If you are new to Jupyter Notebooks and would like a more detailed introduction, see the excellent materials by Dani Arribas-Bel: [https://github.com/darribas/gds19/blob/master/content/labs/lab_00.ipynb](https://github.com/darribas/gds19/blob/master/content/labs/lab_00.ipynb)

In [None]:
print("Enter your name and press enter:")
name = input()
print(f"\nHello {name}, enjoy learning about Python and web scraping!")

## General Approach

Web scraping follows a consistent pattern regardless of the website or the data you want to collect. Before writing any code, there are things you need to **KNOW** and things you need to **DO**.

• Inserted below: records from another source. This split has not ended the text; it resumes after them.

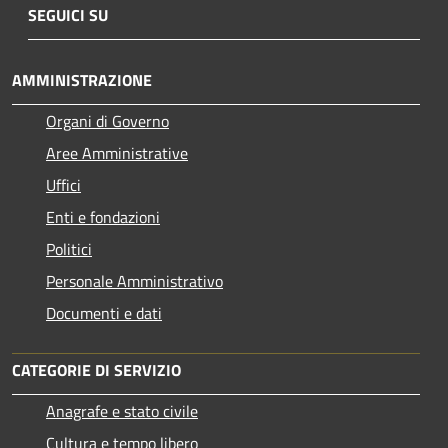
SEGUICI SU
AMMINISTRAZIONE
Organi di Governo
Aree Amministrative
Uffici
Enti e fondazioni
Politici
Personale Amministrativo
Documenti e dati
CATEGORIE DI SERVIZIO
Anagrafe e stato civile
Cultura e tempo libero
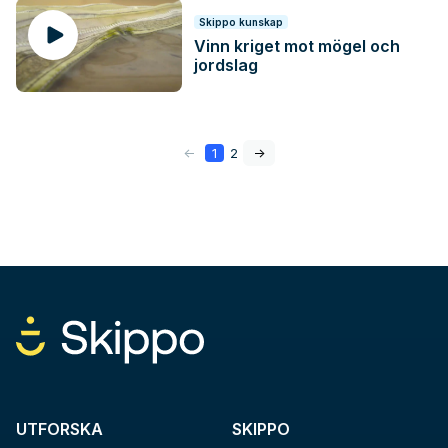
Skippo kunskap
Vinn kriget mot mögel och
jordslag
<-
1
2
->
UTFORSKA
SKIPPO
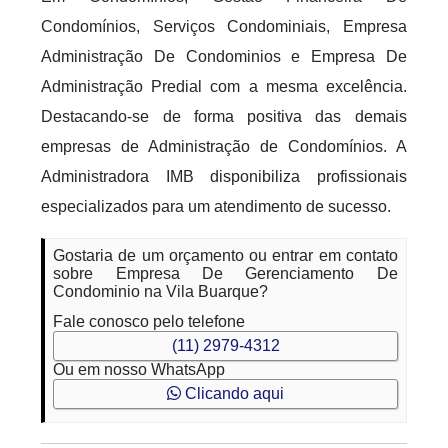
Condomínios, Serviços Condominiais, Empresa
Administração De Condominios e Empresa De
Administração Predial com a mesma excelência.
Destacando-se de forma positiva das demais
empresas de Administração de Condomínios. A
Administradora IMB disponibiliza profissionais
especializados para um atendimento de sucesso.
Gostaria de um orçamento ou entrar em contato
sobre Empresa De Gerenciamento De
Condominio na Vila Buarque?
Fale conosco pelo telefone
(11) 2979-4312
Ou em nosso WhatsApp
Clicando aqui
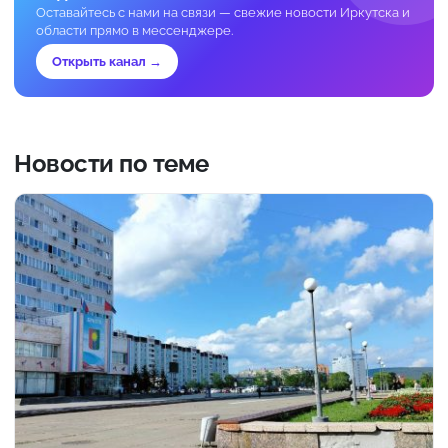
Оставайтесь с нами на связи — свежие новости Иркутска и
области прямо в мессенджере.
Открыть канал →
Новости по теме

**What you need to KNOW:**
- The **URL** (web address) of the page(s) containing the data you want.
- The **HTML structure** of the page — specifically, which HTML tags and attributes contain the information you need.

**What you need to DO:**
1. **Request** the web page (download the HTML).
2. **Parse** the HTML (turn the raw text into a structured, searchable object).
3. **Extract** the specific information you need.
4. **Save** the results to a file.

This four-step pattern — request, parse, extract, save — is the foundation of nearly all web scraping tasks. It can be expressed as **pseudo-code**, which is an informal, plain-language description of the steps a program needs to follow. Writing pseudo-code before you write real code is an excellent habit: it helps you think through the logic of your task without getting bogged down in syntax.

## Simple Text Extraction

We will begin with a simple example: extracting a passage of text from a single web page. The website we will use is [httpbin.org/html](https://httpbin.org/html), which serves a short excerpt from *Moby Dick* by Herman Melville. This is a deliberately simple page, which makes it ideal for learning the basics of web scraping.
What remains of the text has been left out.